Home arrow Articles arrow HyperThreading Technology - Overview
HyperThreading Technology - Overview Print
Sunday, 26 March 2006
HyperThreading Technology (HTT) is Intel's trademark for their implementation of the simultaneous multithreading technology (SMT) on the Pentium 4 micro architecture. It is basically a more advanced form of SuperThreading that first debuted on the Intel Xeon processors and was later added to Pentium 4 processors.

In SuperThreading, the processor can execute instructions from a different thread each cycle. Thus cycles left unused by a thread can be used by another that is ready to run. Still, a given thread is almost surely not utilizing all the multiple execution units of a modern processor at the same time. More advanced implementations of SMT allow multiple threads to run in the same cycle, using different execution units of a superscalar processor.

The HyperThreading technology improves processor performance under certain workloads by providing useful work for execution units that would otherwise be idle, for example during a cache miss. The advantages of HyperThreading are listed as improved support for multi-threaded code, allowing multiple threads to run simultaneously, improved reaction and response time, and increased number of users a server can support.

HyperThreading works by duplicating certain sections of the processor but not duplicating the main execution resources. Where execution resources in a non-HyperThreading capable processor are not used by the current task, and especially when the processor is stalled, a HyperThreading equipped processor may use those execution resources to execute the other scheduled task.

From a software or architecture perspective, this means operating systems and user programs can schedule processes or threads to logical processors as they would on multiple physical processors. As most of today's operating systems (such as Windows and Linux) are capable of dividing their workload among multiple processors (this is called Symmetric Multi Processing or SMP), the operating system simply acts as though the HyperThreading processor is a pool of two processors.

Before continuing our discussion of multiprocessing, let's take a moment to unpack the term "program" a bit more. In most modern operating systems, what users normally call a program would be more technically termed a process. Associated with each process is a context, "context" being just a catch-all term that encompasses all the information that completely describes the process's current state of execution (e.g. the contents of the CPU registers, the program counter, the flags, etc.).

Processes are made up of threads, and each process consists of at least one main thread. Processes can be made up of multiple threads, and each of these threads can have its own local context in addition to the process's context, which is shared by all the threads in a process. In reality, a thread is just a specific type of stripped-down process, a "lightweight process".
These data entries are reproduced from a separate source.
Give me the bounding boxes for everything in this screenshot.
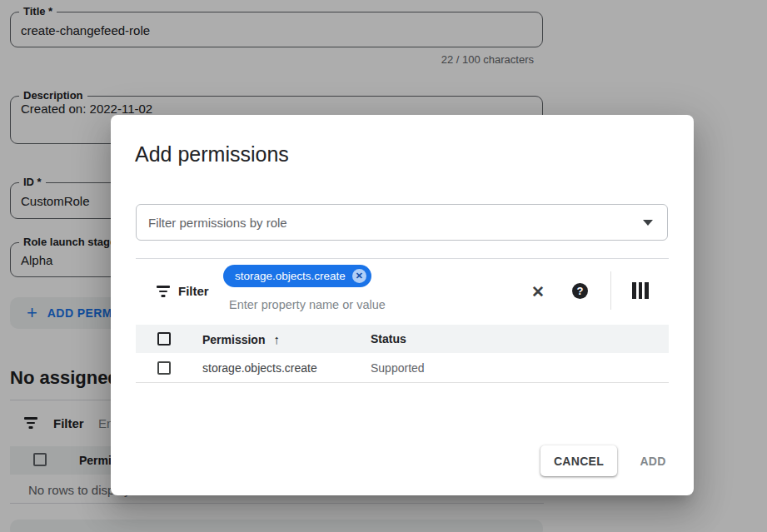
- modal-table-header-row: Permission↑ Status: [136, 325, 669, 353]
- filter-chip[interactable]: storage.objects.create ✕: [223, 265, 371, 287]
- row-permission-value: storage.objects.create: [202, 361, 317, 375]
- filter-permissions-by-role-select[interactable]: Filter permissions by role: [136, 204, 668, 241]
- modal-filter-input[interactable]: Enter property name or value: [229, 298, 386, 311]
- filter-chip-label: storage.objects.create: [235, 270, 346, 282]
- cancel-button[interactable]: CANCEL: [540, 445, 617, 476]
- row-checkbox[interactable]: [157, 361, 171, 375]
- filter-icon: [156, 286, 171, 297]
- permission-table-row[interactable]: storage.objects.create Supported: [136, 353, 669, 383]
- add-permissions-dialog: Add permissions Filter permissions by ro…: [111, 115, 694, 495]
- modal-column-status[interactable]: Status: [371, 332, 406, 346]
- dialog-title: Add permissions: [135, 142, 289, 167]
- chevron-down-icon: [643, 220, 653, 226]
- chip-remove-icon[interactable]: ✕: [352, 269, 366, 283]
- sort-ascending-icon: ↑: [273, 332, 280, 346]
- modal-column-permission[interactable]: Permission↑: [202, 332, 280, 346]
- role-select-placeholder: Filter permissions by role: [148, 216, 287, 230]
- columns-icon[interactable]: [632, 282, 649, 299]
- add-button[interactable]: ADD: [630, 445, 675, 476]
- modal-filter-label: Filter: [178, 284, 209, 298]
- toolbar-divider: [610, 271, 611, 310]
- row-status-value: Supported: [371, 361, 425, 375]
- help-icon[interactable]: ?: [572, 283, 588, 299]
- divider: [136, 258, 669, 259]
- clear-filter-icon[interactable]: ✕: [531, 282, 545, 301]
- modal-select-all-checkbox[interactable]: [157, 332, 171, 346]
SuperThreading processors can help alleviate some of the latency problems brought on by DRAM memory's slowness relative to the CPU. For instance, consider the case of a multithreaded processor executing two threads. If the first thread requests data from main memory and this data is not present in the cache, then this thread could stall for many CPU cycles while waiting for the data to arrive. In the meantime, however, the processor could execute the second thread while the first one is stalled, thereby keeping the pipeline full and getting useful work out of what would otherwise be dead cycles.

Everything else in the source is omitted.